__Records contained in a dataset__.

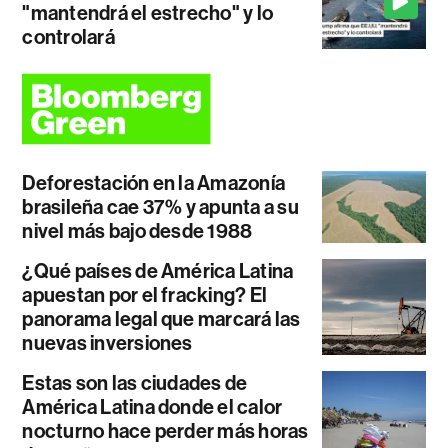
"mantendrá el estrecho" y lo
controlará
Deforestación en la Amazonía
brasileña cae 37% y apunta a su
nivel más bajo desde 1988
¿Qué países de América Latina
apuestan por el fracking? El
panorama legal que marcará las
nuevas inversiones
Estas son las ciudades de
América Latina donde el calor
nocturno hace perder más horas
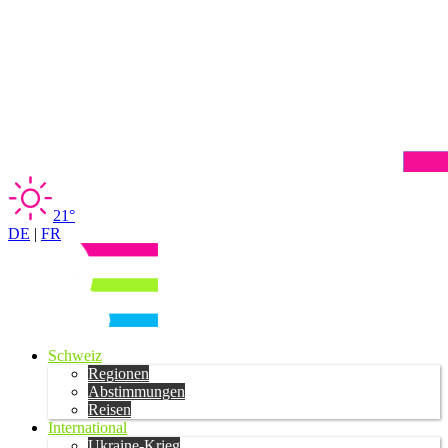
21°
DE
|
FR
Schweiz
Regionen
Abstimmungen
Reisen
International
Ukraine-Krieg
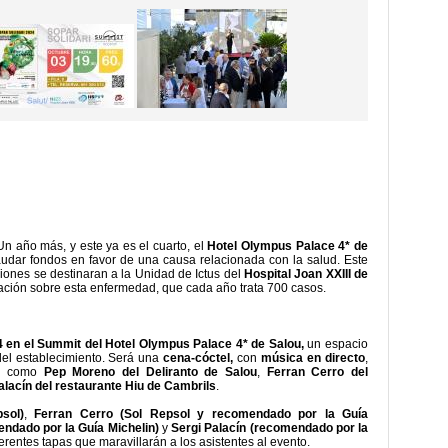
Un año más, y este ya es el cuarto, el
Hotel Olympus Palace 4* de
udar fondos en favor de una causa relacionada con la salud. Este
ciones se destinaran a la Unidad de Ictus del
Hospital Joan XXIII de
cación sobre esta enfermedad, que cada año trata 700 casos.
4 en el Summit del Hotel Olympus Palace 4* de Salou,
un espacio
del establecimiento. Será una
cena-cóctel,
con
música en directo
,
io
como
Pep Moreno del Deliranto de Salou
,
Ferran Cerro del
alacín del restaurante Hiu de Cambrils
.
sol)
,
Ferran Cerro (Sol Repsol y recomendado por la Guía
ndado por la Guía Michelin)
y
Sergi Palacín (recomendado por la
erentes tapas que maravillarán a los asistentes al evento.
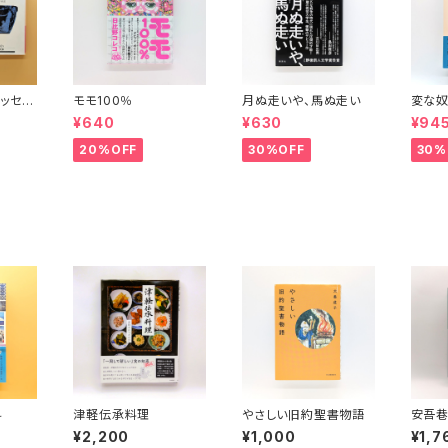
ッセイ
モモ100％
月ぬ走いや、馬ぬ走い
変な奴
波文庫）
¥640
¥630
¥94
20%OFF
30%OFF
30%
科
津軽伝承料理
やさしい旧約聖書物語
安吾
¥2,200
¥1,000
¥1,7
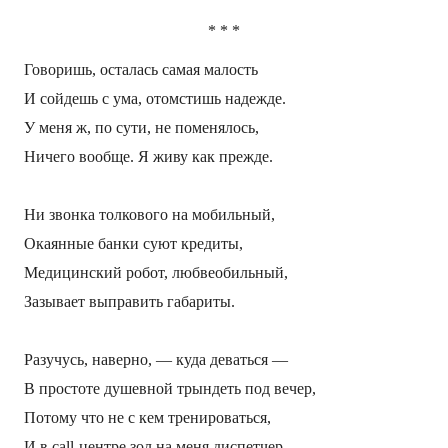
*
*
*
Говоришь, осталась самая малость
И сойдешь с ума, отомстишь надежде.
У меня ж, по сути, не поменялось,
Ничего вообще. Я живу как прежде.
Ни звонка толкового на мобильный,
Окаянные банки суют кредиты,
Медицинский робот, любвеобильный,
Зазывает выправить габариты.
Разучусь, наверно, — куда деваться —
В простоте душевной трындеть под вечер,
Потому что не с кем тренироваться,
И в call-центре зол на меня диспетчер.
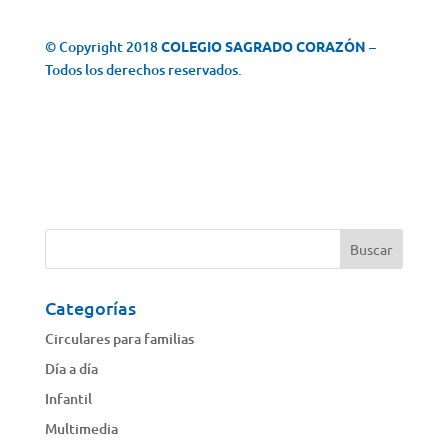
© Copyright 2018
COLEGIO SAGRADO CORAZÓN
–
Todos los derechos reservados.
Categorías
Circulares para familias
Día a día
Infantil
Multimedia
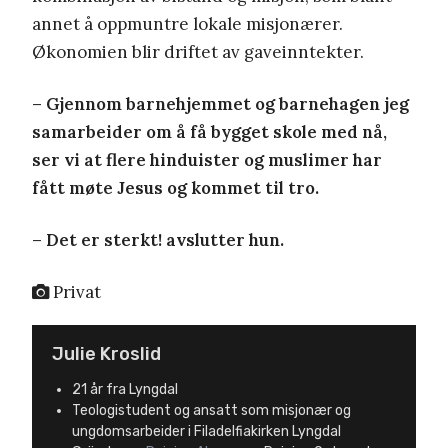
annet å oppmuntre lokale misjonærer.
Økonomien blir driftet av gaveinntekter.
– Gjennom barnehjemmet og barnehagen jeg
samarbeider om å få bygget skole med nå,
ser vi at flere hinduister og muslimer har
fått møte Jesus og kommet til tro.
– Det er sterkt! avslutter hun.
Privat
Julie Kroslid
21 år fra Lyngdal
Teologistudent og ansatt som misjonær og
ungdomsarbeider i Filadelfiakirken Lyngdal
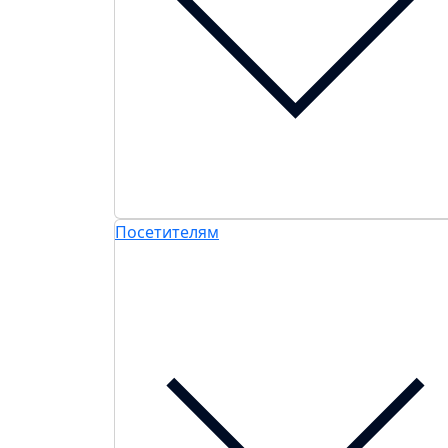
Посетителям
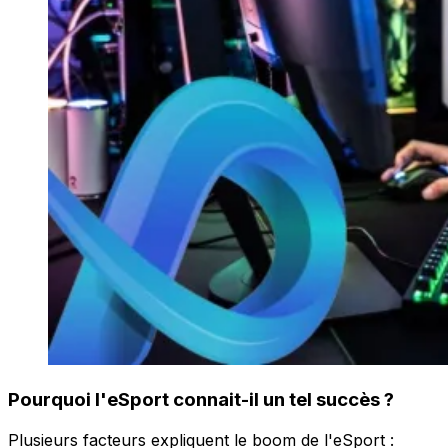
Pourquoi l'eSport connait-il un tel succès ?
Plusieurs facteurs expliquent le boom de l'eSport :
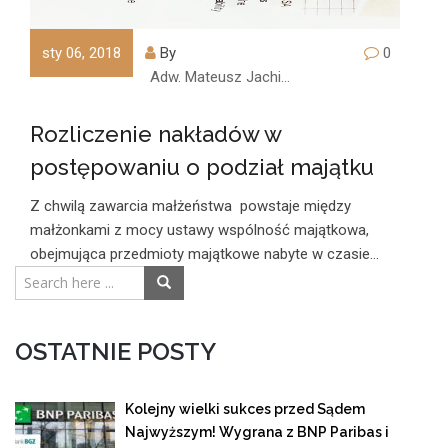
sty 06, 2018
By
0
Adw. Mateusz Jachimczyk
Rozliczenie nakładów w
postępowaniu o podział majątku
Z chwilą zawarcia małżeństwa powstaje między
małżonkami z mocy ustawy wspólność majątkowa,
obejmująca przedmioty majątkowe nabyte w czasie…
OSTATNIE POSTY
Kolejny wielki sukces przed Sądem
Najwyższym! Wygrana z BNP Paribas i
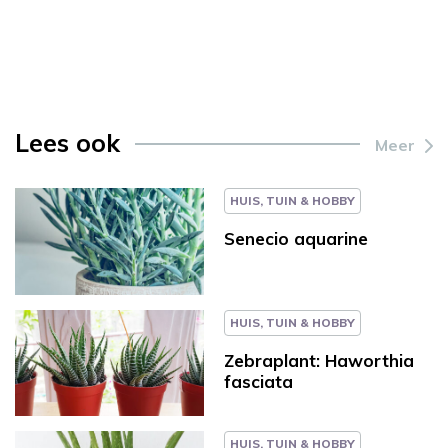
Lees ook
Meer
HUIS, TUIN & HOBBY
Senecio aquarine
HUIS, TUIN & HOBBY
Zebraplant: Haworthia
fasciata
HUIS, TUIN & HOBBY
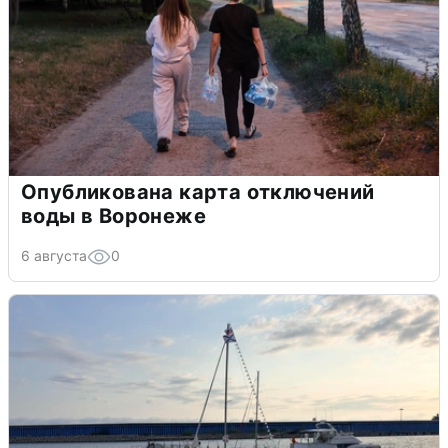
Опубликована карта отключений
воды в Воронеже
6 августа
0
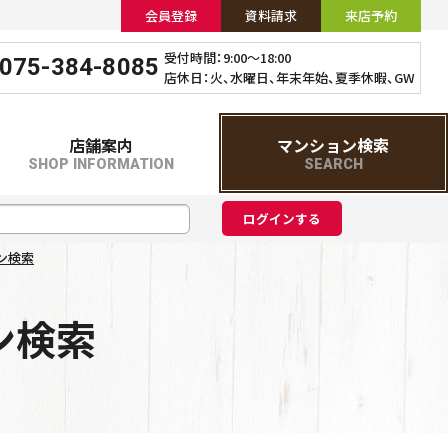
会員登録
資料請求
来店予約
受付時間：9:00～18:00
075-384-8085
店休日：火、水曜日、年末年始、夏季休暇、GW
店舗案内
マンション検索
SHOP INFORMATION
SEARCH
ン検索
ン検索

__Goal of the exercise__. Restate, word for word, the entries above, dropping any picture.

__Response for this exercise__.
"mantendrá el estrecho" y lo
controlará
Deforestación en la Amazonía
brasileña cae 37% y apunta a su
nivel más bajo desde 1988
¿Qué países de América Latina
apuestan por el fracking? El
panorama legal que marcará las
nuevas inversiones
Estas son las ciudades de
América Latina donde el calor
nocturno hace perder más horas
21°
DE
|
FR
Schweiz
Regionen
Abstimmungen
Reisen
International
Ukraine-Krieg
Un año más, y este ya es el cuarto, el
Hotel Olympus Palace 4* de
udar fondos en favor de una causa relacionada con la salud. Este
ciones se destinaran a la Unidad de Ictus del
Hospital Joan XXIII de
cación sobre esta enfermedad, que cada año trata 700 casos.
4 en el Summit del Hotel Olympus Palace 4* de Salou,
un espacio
del establecimiento. Será una
cena-cóctel,
con
música en directo
,
io
como
Pep Moreno del Deliranto de Salou
,
Ferran Cerro del
alacín del restaurante Hiu de Cambrils
.
sol)
,
Ferran Cerro (Sol Repsol y recomendado por la Guía
ndado por la Guía Michelin)
y
Sergi Palacín (recomendado por la
erentes tapas que maravillarán a los asistentes al evento.
ッセイ
モモ100％
月ぬ走いや、馬ぬ走い
変な奴
波文庫）
¥640
¥630
¥94
20%OFF
30%OFF
30%
科
津軽伝承料理
やさしい旧約聖書物語
安吾
¥2,200
¥1,000
¥1,7
*
*
*
Говоришь, осталась самая малость
И сойдешь с ума, отомстишь надежде.
У меня ж, по сути, не поменялось,
Ничего вообще. Я живу как прежде.
Ни звонка толкового на мобильный,
Окаянные банки суют кредиты,
Медицинский робот, любвеобильный,
Зазывает выправить габариты.
Разучусь, наверно, — куда деваться —
В простоте душевной трындеть под вечер,
Потому что не с кем тренироваться,
И в call-центре зол на меня диспетчер.
© Copyright 2018
COLEGIO SAGRADO CORAZÓN
–
Todos los derechos reservados.
Categorías
Circulares para familias
Día a día
Infantil
Multimedia
annet å oppmuntre lokale misjonærer.
Økonomien blir driftet av gaveinntekter.
– Gjennom barnehjemmet og barnehagen jeg
samarbeider om å få bygget skole med nå,
ser vi at flere hinduister og muslimer har
fått møte Jesus og kommet til tro.
– Det er sterkt! avslutter hun.
Privat
Julie Kroslid
21 år fra Lyngdal
Teologistudent og ansatt som misjonær og
ungdomsarbeider i Filadelfiakirken Lyngdal
Посетителям
Pourquoi l'eSport connait-il un tel succès ?
Plusieurs facteurs expliquent le boom de l'eSport :
sty 06, 2018
By
0
Adw. Mateusz Jachimczyk
Rozliczenie nakładów w
postępowaniu o podział majątku
Z chwilą zawarcia małżeństwa powstaje między
małżonkami z mocy ustawy wspólność majątkowa,
obejmująca przedmioty majątkowe nabyte w czasie…
OSTATNIE POSTY
Kolejny wielki sukces przed Sądem
Najwyższym! Wygrana z BNP Paribas i
Lees ook
Meer
HUIS, TUIN & HOBBY
Senecio aquarine
HUIS, TUIN & HOBBY
Zebraplant: Haworthia
fasciata
HUIS, TUIN & HOBBY
Опубликована карта отключений
воды в Воронеже
6 августа
0
会員登録
資料請求
来店予約
受付時間：9:00～18:00
075-384-8085
店休日：火、水曜日、年末年始、夏季休暇、GW
店舗案内
マンション検索
SHOP INFORMATION
SEARCH
ン検索
ン検索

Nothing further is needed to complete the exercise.